Much shocked, Harriet hurried out after him. Before she could remonstrate, he turned on her: ‘How could you go into that vile place where that mumbo-jumbo was going on?’
A few minutes later, Dobson came out, sauntering, his face bland, giving the impression that nothing could surprise him – but he had less to say on the way home.
Harriet walked in complete silence, knowing that Guy might, by his action, have antagonised the whole powerful world of the Legation. Guy, too, was silent, probably in reaction from the scene that had so revolted him inside the church.
They returned through a shabby area of untidy, uneven grass where flimsy châlets declared themselves to be pensions and private sanatoria. The road crossed a stream of clear, shallow water that purled over rusted cans and old mattresses. Harriet paused to look down and Dobson, perhaps conscious of her discomfort, leaned beside her on the parapet and said: ‘If you were some great lady of the eighteenth century, Lady Hester Stanhope for instance, you would be standing on the boundary line between the Austrian and Turkish empires,’ and as Harriet grew slightly pink at this analogy, Dobson smiled in reassuring admiration.
He joined them at their table for luncheon and tea. After tea he invited them to drive with him to Sinai.
When he brought his car out of the hotel garage, it proved to be Foxy Leverett’s De Dion-Bouton. Claret-coloured, picked out in gold, with a small, square bonnet, its large body opened out like a tulip to display claret-coloured upholstery of close-buttoned leather. The brass headlamps and large tuba-like horn were beautifully polished. Dobson eyed the car with a smile of satisfaction. ‘I think she’ll get there,’ he said. ‘She’s in spanking shape.’
On the road to Sinai, he was as talkative as ever. Pointing across the plateau towards some bald, ashen hills, he said: ‘Did you ever see such mean hills? They look as though they had something to hide, don’t they? They’ve a bad reputation among the peasants here. I remember when Foxy and I came here to ski last winter, we thought we’d try out those hills. When we told our cook, Ileana, where we were going, she flopped down on her knees and gave an absolute howclass="underline" “No, no, domnuli, no one ever goes there. They’re bad lands.” Foxy said: “Get up and stop being an ass.” All the time she was cutting our sandwiches, she was snivelling away. She kissed our hands as though certain she’d never see us again.

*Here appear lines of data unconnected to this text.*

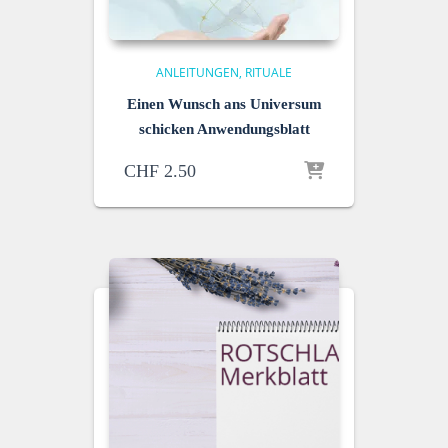
ANLEITUNGEN
RITUALE
Einen Wunsch ans Universum
schicken Anwendungsblatt
CHF
2.50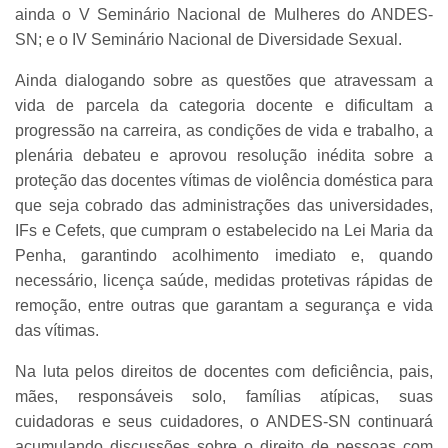
ainda o V Seminário Nacional de Mulheres do ANDES-
SN; e o IV Seminário Nacional de Diversidade Sexual.
Ainda dialogando sobre as questões que atravessam a
vida de parcela da categoria docente e dificultam a
progressão na carreira, as condições de vida e trabalho, a
plenária debateu e aprovou resolução inédita sobre a
proteção das docentes vítimas de violência doméstica para
que seja cobrado das administrações das universidades,
IFs e Cefets, que cumpram o estabelecido na Lei Maria da
Penha, garantindo acolhimento imediato e, quando
necessário, licença saúde, medidas protetivas rápidas de
remoção, entre outras que garantam a segurança e vida
das vítimas.
Na luta pelos direitos de docentes com deficiência, pais,
mães, responsáveis solo, famílias atípicas, suas
cuidadoras e seus cuidadores, o ANDES-SN continuará
acumulando discussões sobre o direito de pessoas com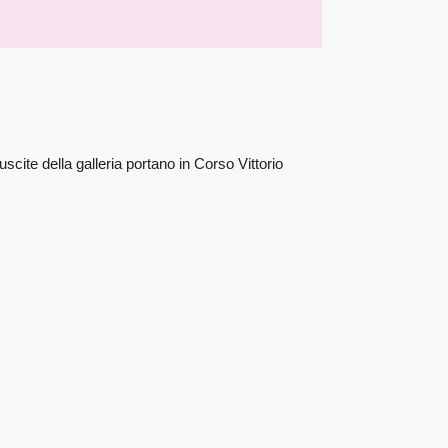
ite della galleria portano in Corso Vittorio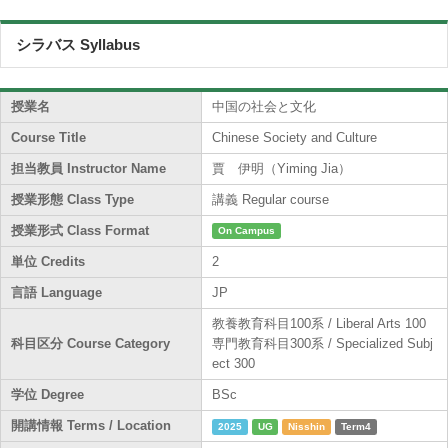
シラバス Syllabus
授業名
中国の社会と文化
Course Title
Chinese Society and Culture
担当教員 Instructor Name
賈 伊明（Yiming Jia）
授業形態 Class Type
講義 Regular course
授業形式 Class Format
On Campus
単位 Credits
2
言語 Language
JP
教養教育科目100系 / Liberal Arts 100
科目区分 Course Category
専門教育科目300系 / Specialized Subj
ect 300
学位 Degree
BSc
開講情報 Terms / Location
2025
UG
Nisshin
Term4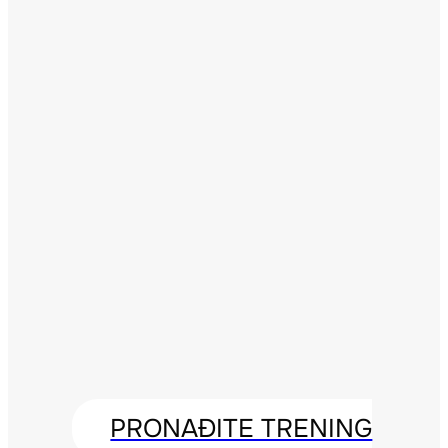
PRONAĐITE TRENING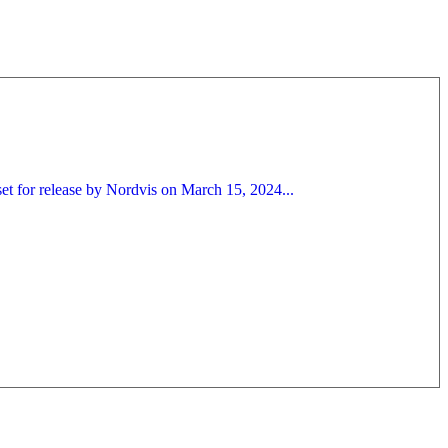
et for release by Nordvis on March 15, 2024...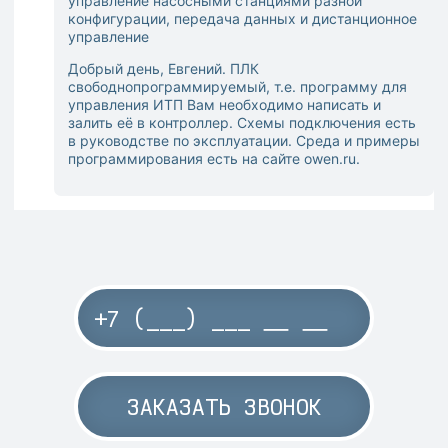
управление насосными станциями разной
конфигурации, передача данных и дистанционное
управление
Добрый день, Евгений. ПЛК
свободнопрограммируемый, т.е. программу для
управления ИТП Вам необходимо написать и
залить её в контроллер. Схемы подключения есть
в руководстве по эксплуатации. Среда и примеры
программирования есть на сайте owen.ru.
ЗАКАЗАТЬ ЗВОНОК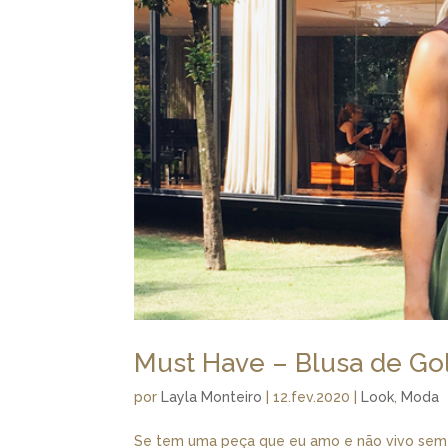
Must Have – Blusa de Gol
por
Layla Monteiro
|
12.fev.2020
|
Look
,
Moda
Se tem uma peça que eu amo e não vivo sem é 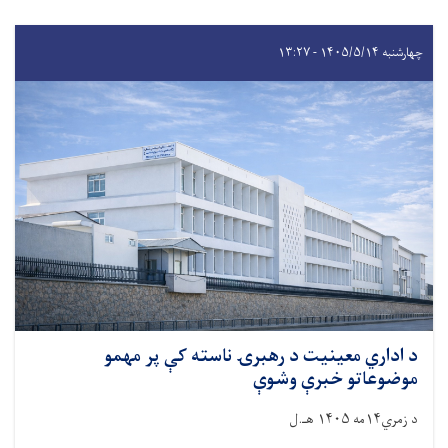
چهارشنبه ۱۴۰۵/۵/۱۴ - ۱۳:۲۷
د اداري معینیت د رهبرۍ ناسته کې پر مهمو
موضوعاتو خبرې وشوې
د زمري۱۴مه ۱۴۰۵ هـ.ل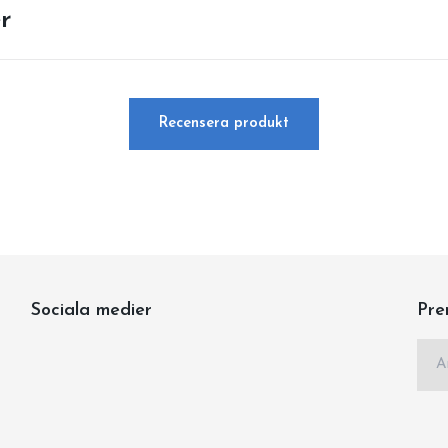
r
Recensera produkt
Sociala medier
Pre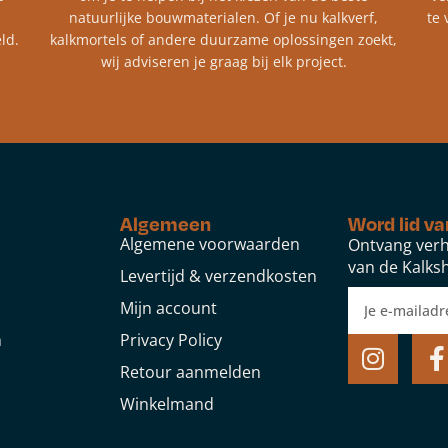
natuurlijke bouwmaterialen. Of je nu kalkverf,
te 
ld.
kalkmortels of andere duurzame oplossingen zoekt,
wij adviseren je graag bij elk project.​
Algemeen
Word lid va
Algemene voorwaarden
Ontvang verh
van de Kalksh
Levertijd & verzendkosten
Mijn account
n
Privacy Policy
Retour aanmelden
Winkelmand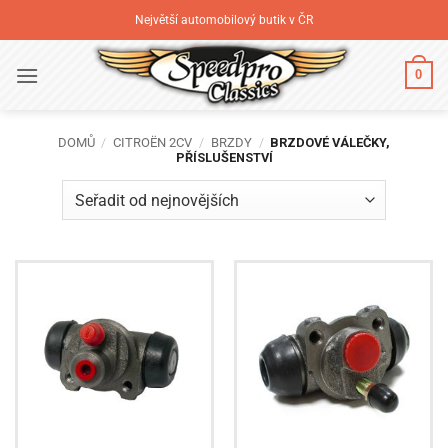
Přeskočit
Největší automobilový butik v ČR
na
obsah
0
DOMŮ
/
CITROËN 2CV
/
BRZDY
/
BRZDOVÉ VÁLEČKY,
PŘÍSLUŠENSTVÍ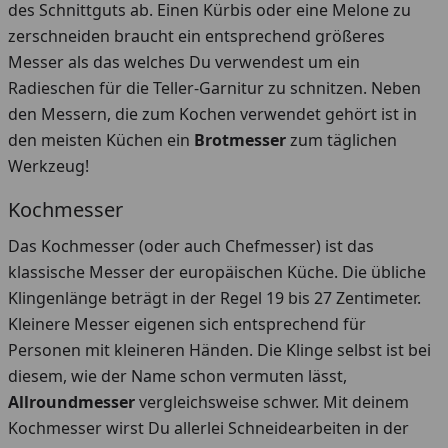
des Schnittguts ab. Einen Kürbis oder eine Melone zu
zerschneiden braucht ein entsprechend größeres
Messer als das welches Du verwendest um ein
Radieschen für die Teller-Garnitur zu schnitzen. Neben
den Messern, die zum Kochen verwendet gehört ist in
den meisten Küchen ein
Brotmesser
zum täglichen
Werkzeug!
Kochmesser
Das Kochmesser (oder auch Chefmesser) ist das
klassische Messer der europäischen Küche. Die übliche
Klingenlänge beträgt in der Regel 19 bis 27 Zentimeter.
Kleinere Messer eigenen sich entsprechend für
Personen mit kleineren Händen. Die Klinge selbst ist bei
diesem, wie der Name schon vermuten lässt,
Allroundmesser
vergleichsweise schwer. Mit deinem
Kochmesser wirst Du allerlei Schneidearbeiten in der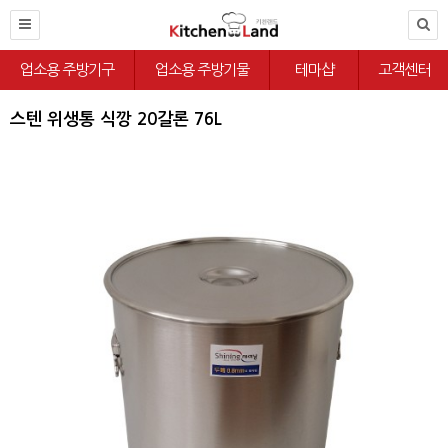
업소용 주방기구
업소용 주방기물
테마샵
고객센터
스텐 위생통 식깡 20갈론 76L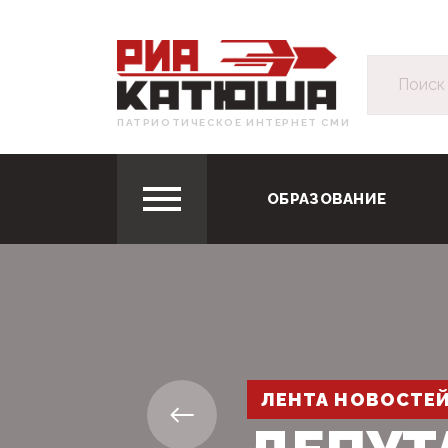
ПАТРИОТИЧЕСКОЕ ИНТЕРНЕТ СМИ
ОБРАЗОВАНИЕ
ЛЕНТА НОВОСТЕ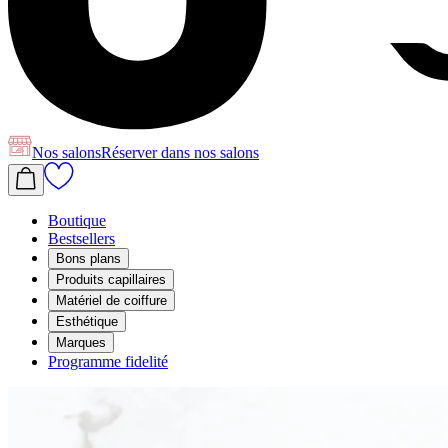
Nos salons
Réserver
dans nos salons
Boutique
Bestsellers
Bons plans
Produits capillaires
Matériel de coiffure
Esthétique
Marques
Programme fidelité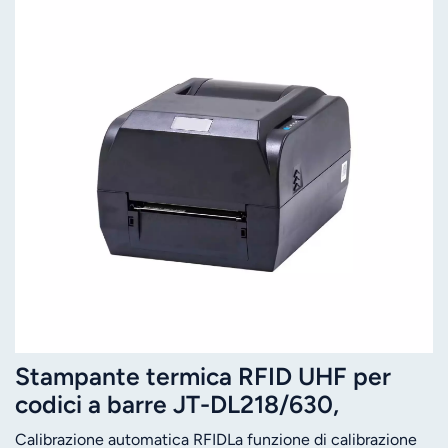
Stampante termica RFID UHF per
codici a barre JT-DL218/630,
risoluzione 203/300 DPI
Calibrazione automatica RFIDLa funzione di calibrazione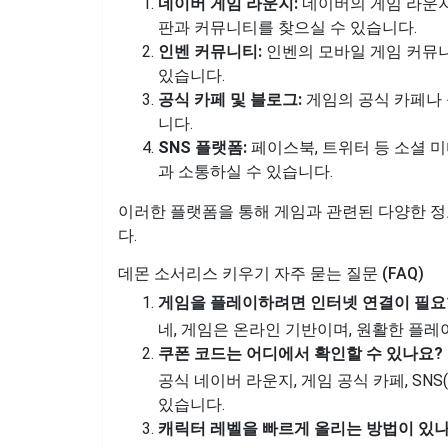
네이버 게임 라운지:
네이버의 게임 라운지
판과 커뮤니티를 찾으실 수 있습니다.
인벤 커뮤니티:
인벤의 모바일 게임 커뮤
있습니다.
공식 카페 및 블로그:
게임의 공식 카페나 
니다.
SNS 플랫폼:
페이스북, 트위터 등 소셜 
과 소통하실 수 있습니다.
이러한 플랫폼을 통해 게임과 관련된 다양한 정
다.
데몬 소서리스 키우기 자주 묻는 질문 (FAQ)
게임을 플레이하려면 인터넷 연결이 필요
네, 게임은 온라인 기반이며, 원활한 플레
쿠폰 코드는 어디에서 확인할 수 있나요?
공식 네이버 라운지, 게임 공식 카페, SN
있습니다.
캐릭터 레벨을 빠르게 올리는 방법이 있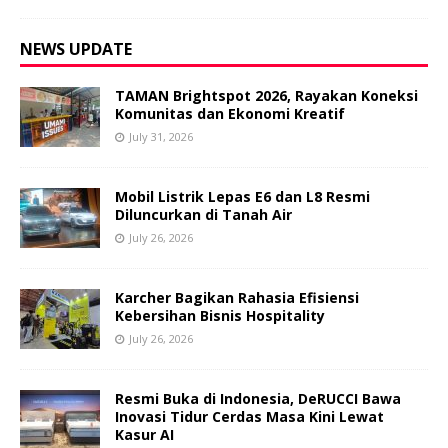
NEWS UPDATE
TAMAN Brightspot 2026, Rayakan Koneksi
Komunitas dan Ekonomi Kreatif
July 31, 2026
Mobil Listrik Lepas E6 dan L8 Resmi
Diluncurkan di Tanah Air
July 26, 2026
Karcher Bagikan Rahasia Efisiensi
Kebersihan Bisnis Hospitality
July 26, 2026
Resmi Buka di Indonesia, DeRUCCI Bawa
Inovasi Tidur Cerdas Masa Kini Lewat
Kasur AI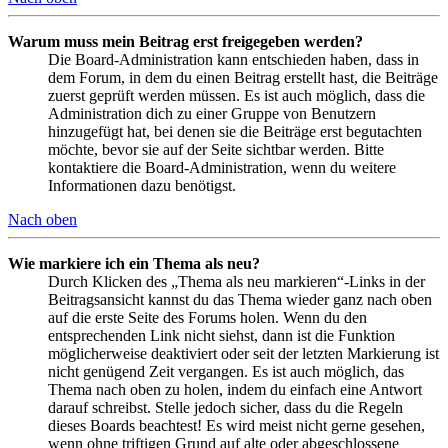
Warum muss mein Beitrag erst freigegeben werden?
Die Board-Administration kann entschieden haben, dass in
dem Forum, in dem du einen Beitrag erstellt hast, die Beiträge
zuerst geprüft werden müssen. Es ist auch möglich, dass die
Administration dich zu einer Gruppe von Benutzern
hinzugefügt hat, bei denen sie die Beiträge erst begutachten
möchte, bevor sie auf der Seite sichtbar werden. Bitte
kontaktiere die Board-Administration, wenn du weitere
Informationen dazu benötigst.
Nach oben
Wie markiere ich ein Thema als neu?
Durch Klicken des „Thema als neu markieren“-Links in der
Beitragsansicht kannst du das Thema wieder ganz nach oben
auf die erste Seite des Forums holen. Wenn du den
entsprechenden Link nicht siehst, dann ist die Funktion
möglicherweise deaktiviert oder seit der letzten Markierung ist
nicht genügend Zeit vergangen. Es ist auch möglich, das
Thema nach oben zu holen, indem du einfach eine Antwort
darauf schreibst. Stelle jedoch sicher, dass du die Regeln
dieses Boards beachtest! Es wird meist nicht gerne gesehen,
wenn ohne triftigen Grund auf alte oder abgeschlossene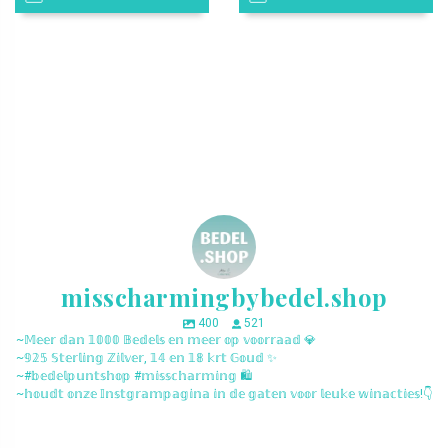
misscharmingbybedel.shop
400
521
~𝕄𝕖𝕖𝕣 𝕕𝕒𝕟 𝟙𝟘𝟘𝟘 𝔹𝕖𝕕𝕖𝕝𝕤 𝕖𝕟 𝕞𝕖𝕖𝕣 𝕠𝕡 𝕧𝕠𝕠𝕣𝕣𝕒𝕒𝕕 💎
~𝟡𝟚𝟝 𝕊𝕥𝕖𝕣𝕝𝕚𝕟𝕘 ℤ𝕚𝕝𝕧𝕖𝕣, 𝟙𝟜 𝕖𝕟 𝟙𝟠 𝕜𝕣𝕥 𝔾𝕠𝕦𝕕 ✨
~#𝕓𝕖𝕕𝕖𝕝𝕡𝕦𝕟𝕥𝕤𝕙𝕠𝕡 #𝕞𝕚𝕤𝕤𝕔𝕙𝕒𝕣𝕞𝕚𝕟𝕘 🛍️
~𝕙𝕠𝕦𝕕𝕥 𝕠𝕟𝕫𝕖 𝕀𝕟𝕤𝕥𝕘𝕣𝕒𝕞𝕡𝕒𝕘𝕚𝕟𝕒 𝕚𝕟 𝕕𝕖 𝕘𝕒𝕥𝕖𝕟 𝕧𝕠𝕠𝕣 𝕝𝕖𝕦𝕜𝕖 𝕨𝕚𝕟𝕒𝕔𝕥𝕚𝕖𝕤!👇
misscharmingbybedel.shop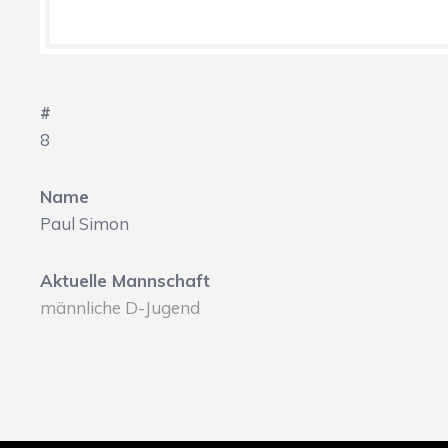
#
8
Name
Paul Simon
Aktuelle Mannschaft
männliche D-Jugend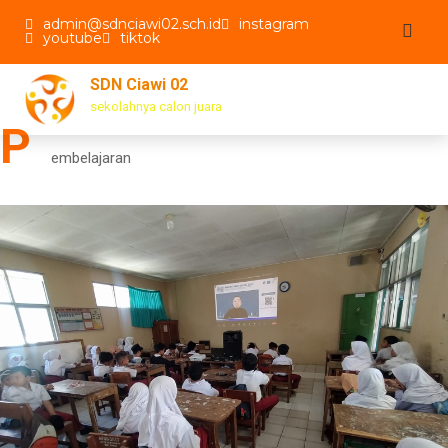
Skip
admin@sdnciawi02.sch.id
instagram
to
youtube
tiktok
content
SDN Ciawi 02
sekolahnya calon juara
P
embelajaran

‘Anyway, we drove over there and had a long climb up – they’re higher than they look. The snow was magnificent. When we got to the top, Foxy said: “It’s ridiculous to say no one ever comes here. Look at all these dogs’ footprints.” Then it struck us. We strapped on our skis and got down that hill-side faster than we’d ever got down anything in our lives before. When we arrived back Ileana had all the cooks in the neighbourhood holding a wake for us. They screamed their heads off when they saw us. They thought we were ghosts.’ Dobson had been increasing speed as he talked and he now pointed with pride to the indicator. ‘Doing forty,’ he said. The car trembled with the effort.
The conversation now was all about Foxy: Foxy killing bear in the Western Carpathians, Foxy shooting duck at the Delta, Foxy taking ‘a record bag of ptarmigan’.
Harriet burst out: ‘I hate all this shooting.’
‘So do I,’ Dobson cheerfully agreed, ‘but it’s nice to keep a bit of bird in the larder. Something to peck at when you come in late.’
They passed a cart-load of peasants who pointed at the De Dion, the men bawling with laughter, the women giggling behind their hands.